## Task objective:
How many separate lines in this material contain the string "lưới"? Respond with the number alone.

-- Source material follows --

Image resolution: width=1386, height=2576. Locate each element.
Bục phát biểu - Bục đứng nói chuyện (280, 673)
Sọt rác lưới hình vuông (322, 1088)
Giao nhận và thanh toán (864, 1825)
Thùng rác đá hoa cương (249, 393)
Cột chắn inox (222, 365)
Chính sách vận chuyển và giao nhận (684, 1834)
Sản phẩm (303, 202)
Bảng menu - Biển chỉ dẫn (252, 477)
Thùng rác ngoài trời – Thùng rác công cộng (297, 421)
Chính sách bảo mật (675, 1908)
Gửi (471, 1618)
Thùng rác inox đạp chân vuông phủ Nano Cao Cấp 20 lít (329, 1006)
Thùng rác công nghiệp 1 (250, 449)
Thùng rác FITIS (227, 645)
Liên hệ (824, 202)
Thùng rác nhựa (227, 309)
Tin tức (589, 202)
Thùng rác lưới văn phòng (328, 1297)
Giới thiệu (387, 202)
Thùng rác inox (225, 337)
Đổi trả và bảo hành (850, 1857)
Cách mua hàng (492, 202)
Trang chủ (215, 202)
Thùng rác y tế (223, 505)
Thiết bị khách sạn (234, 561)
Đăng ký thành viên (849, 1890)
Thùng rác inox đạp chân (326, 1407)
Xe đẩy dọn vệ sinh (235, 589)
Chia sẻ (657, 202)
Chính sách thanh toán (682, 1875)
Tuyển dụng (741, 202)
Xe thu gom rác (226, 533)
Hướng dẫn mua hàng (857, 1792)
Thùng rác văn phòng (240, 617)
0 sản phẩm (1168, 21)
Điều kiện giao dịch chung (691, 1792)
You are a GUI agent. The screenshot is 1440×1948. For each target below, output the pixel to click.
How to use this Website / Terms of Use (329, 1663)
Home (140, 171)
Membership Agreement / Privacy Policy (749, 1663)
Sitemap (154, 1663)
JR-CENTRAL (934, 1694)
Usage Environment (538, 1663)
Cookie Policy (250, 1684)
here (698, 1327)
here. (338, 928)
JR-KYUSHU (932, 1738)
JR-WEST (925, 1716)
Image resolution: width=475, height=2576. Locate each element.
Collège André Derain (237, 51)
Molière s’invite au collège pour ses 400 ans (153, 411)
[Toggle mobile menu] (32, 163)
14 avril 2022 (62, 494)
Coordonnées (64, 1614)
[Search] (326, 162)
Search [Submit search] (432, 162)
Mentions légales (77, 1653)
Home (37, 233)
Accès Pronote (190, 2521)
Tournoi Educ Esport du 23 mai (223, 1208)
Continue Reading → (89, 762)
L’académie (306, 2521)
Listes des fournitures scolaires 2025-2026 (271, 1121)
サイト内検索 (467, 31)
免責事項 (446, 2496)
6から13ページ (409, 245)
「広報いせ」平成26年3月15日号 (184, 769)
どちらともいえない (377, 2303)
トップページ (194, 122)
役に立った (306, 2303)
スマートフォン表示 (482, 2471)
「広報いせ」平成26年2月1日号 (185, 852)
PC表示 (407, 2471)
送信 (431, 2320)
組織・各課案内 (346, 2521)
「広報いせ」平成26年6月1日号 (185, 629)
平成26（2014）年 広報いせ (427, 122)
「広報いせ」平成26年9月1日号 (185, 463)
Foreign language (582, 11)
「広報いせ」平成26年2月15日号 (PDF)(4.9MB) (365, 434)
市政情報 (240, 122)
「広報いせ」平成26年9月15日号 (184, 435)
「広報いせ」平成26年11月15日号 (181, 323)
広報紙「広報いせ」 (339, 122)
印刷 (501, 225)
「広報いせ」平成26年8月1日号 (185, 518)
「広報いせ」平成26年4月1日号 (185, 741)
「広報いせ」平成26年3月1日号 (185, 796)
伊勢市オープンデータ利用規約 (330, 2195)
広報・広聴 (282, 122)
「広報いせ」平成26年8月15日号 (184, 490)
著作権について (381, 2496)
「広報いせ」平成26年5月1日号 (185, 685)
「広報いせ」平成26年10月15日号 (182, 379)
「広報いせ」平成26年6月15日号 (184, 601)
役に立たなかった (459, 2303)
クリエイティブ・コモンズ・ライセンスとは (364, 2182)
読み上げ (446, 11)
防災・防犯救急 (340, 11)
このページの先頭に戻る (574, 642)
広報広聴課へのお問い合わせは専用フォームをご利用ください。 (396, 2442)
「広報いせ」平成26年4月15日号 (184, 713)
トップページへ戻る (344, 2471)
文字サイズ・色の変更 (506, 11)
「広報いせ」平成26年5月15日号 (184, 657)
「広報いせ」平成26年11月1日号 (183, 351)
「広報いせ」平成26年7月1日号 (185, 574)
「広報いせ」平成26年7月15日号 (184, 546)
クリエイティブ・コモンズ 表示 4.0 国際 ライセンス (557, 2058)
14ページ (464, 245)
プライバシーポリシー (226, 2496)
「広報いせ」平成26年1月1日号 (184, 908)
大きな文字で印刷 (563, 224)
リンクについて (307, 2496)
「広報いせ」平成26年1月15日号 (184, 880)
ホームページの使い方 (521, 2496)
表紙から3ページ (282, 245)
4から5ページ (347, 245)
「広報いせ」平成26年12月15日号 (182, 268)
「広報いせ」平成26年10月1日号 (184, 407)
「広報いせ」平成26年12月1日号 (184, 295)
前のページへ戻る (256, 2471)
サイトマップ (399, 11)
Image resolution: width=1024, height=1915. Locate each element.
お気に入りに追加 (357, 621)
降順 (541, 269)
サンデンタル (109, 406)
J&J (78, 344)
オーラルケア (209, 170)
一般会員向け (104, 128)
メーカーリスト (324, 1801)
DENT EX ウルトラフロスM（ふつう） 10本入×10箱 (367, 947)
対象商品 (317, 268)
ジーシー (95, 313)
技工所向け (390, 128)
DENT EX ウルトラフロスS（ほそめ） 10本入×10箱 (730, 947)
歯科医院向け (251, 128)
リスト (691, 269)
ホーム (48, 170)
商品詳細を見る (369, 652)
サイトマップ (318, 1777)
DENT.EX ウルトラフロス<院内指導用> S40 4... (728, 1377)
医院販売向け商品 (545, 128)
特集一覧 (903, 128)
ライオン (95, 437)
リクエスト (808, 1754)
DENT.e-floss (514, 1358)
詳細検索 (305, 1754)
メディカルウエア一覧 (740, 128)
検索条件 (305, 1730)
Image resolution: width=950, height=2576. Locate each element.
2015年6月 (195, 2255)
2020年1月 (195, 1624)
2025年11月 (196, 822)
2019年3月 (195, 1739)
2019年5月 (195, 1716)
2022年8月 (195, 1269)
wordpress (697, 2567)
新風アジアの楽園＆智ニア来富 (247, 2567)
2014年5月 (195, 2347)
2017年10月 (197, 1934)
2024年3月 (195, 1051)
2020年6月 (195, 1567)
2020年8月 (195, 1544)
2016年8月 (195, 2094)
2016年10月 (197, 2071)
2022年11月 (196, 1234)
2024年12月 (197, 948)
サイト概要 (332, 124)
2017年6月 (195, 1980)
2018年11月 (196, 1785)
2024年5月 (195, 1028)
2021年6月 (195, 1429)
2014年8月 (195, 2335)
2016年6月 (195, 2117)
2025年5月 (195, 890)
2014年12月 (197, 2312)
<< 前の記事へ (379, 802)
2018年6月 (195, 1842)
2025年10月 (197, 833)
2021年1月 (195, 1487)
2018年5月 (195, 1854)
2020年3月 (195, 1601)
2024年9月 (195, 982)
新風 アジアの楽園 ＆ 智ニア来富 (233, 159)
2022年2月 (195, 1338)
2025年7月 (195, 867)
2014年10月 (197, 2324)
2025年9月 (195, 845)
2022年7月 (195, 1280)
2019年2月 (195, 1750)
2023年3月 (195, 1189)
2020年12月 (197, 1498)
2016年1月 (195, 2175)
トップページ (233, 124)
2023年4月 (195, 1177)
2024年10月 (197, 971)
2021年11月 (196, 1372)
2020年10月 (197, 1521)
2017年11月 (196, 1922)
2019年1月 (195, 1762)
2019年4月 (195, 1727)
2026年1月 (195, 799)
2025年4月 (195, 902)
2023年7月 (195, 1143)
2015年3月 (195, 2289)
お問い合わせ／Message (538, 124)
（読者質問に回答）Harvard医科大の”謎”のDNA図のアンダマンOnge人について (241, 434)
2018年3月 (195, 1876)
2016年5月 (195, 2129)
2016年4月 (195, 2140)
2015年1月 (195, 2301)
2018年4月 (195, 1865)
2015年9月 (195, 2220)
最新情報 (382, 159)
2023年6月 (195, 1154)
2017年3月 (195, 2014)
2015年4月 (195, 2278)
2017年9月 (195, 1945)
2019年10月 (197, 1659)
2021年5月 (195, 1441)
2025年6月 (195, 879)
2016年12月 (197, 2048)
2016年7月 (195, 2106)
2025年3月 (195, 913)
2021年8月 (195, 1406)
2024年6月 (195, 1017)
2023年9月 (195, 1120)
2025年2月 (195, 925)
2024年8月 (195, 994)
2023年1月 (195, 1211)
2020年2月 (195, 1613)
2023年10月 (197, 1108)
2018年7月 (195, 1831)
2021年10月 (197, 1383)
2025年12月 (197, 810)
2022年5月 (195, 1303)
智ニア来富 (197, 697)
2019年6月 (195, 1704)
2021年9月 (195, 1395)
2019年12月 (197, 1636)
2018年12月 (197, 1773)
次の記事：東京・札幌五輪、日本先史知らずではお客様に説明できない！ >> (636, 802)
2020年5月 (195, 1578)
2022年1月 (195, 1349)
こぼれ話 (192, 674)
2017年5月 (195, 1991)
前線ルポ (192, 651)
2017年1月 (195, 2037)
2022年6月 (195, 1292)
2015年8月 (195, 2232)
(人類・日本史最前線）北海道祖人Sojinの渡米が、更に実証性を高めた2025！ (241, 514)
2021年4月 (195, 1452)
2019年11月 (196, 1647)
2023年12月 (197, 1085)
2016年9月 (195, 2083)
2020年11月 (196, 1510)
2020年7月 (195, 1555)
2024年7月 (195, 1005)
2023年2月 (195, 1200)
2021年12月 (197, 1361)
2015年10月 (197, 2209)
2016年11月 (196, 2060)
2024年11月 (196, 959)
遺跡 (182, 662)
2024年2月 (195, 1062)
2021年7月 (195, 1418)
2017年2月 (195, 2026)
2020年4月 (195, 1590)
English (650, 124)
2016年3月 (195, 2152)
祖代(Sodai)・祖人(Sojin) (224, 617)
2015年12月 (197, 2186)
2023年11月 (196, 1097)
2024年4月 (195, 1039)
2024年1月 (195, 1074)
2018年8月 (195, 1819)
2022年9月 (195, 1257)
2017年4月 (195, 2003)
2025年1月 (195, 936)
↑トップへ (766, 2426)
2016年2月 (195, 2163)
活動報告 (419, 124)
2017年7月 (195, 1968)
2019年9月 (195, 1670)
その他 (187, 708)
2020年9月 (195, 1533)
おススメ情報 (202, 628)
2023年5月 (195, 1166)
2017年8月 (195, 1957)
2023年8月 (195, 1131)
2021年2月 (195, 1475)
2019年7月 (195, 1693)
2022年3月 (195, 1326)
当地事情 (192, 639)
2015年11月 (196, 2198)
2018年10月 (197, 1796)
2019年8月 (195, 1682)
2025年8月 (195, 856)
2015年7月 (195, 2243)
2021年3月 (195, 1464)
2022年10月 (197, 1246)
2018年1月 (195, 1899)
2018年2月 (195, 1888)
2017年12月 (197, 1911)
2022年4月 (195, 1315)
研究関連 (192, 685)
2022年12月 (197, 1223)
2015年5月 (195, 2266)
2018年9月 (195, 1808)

-- Source material concluded --

## Solved problem:
2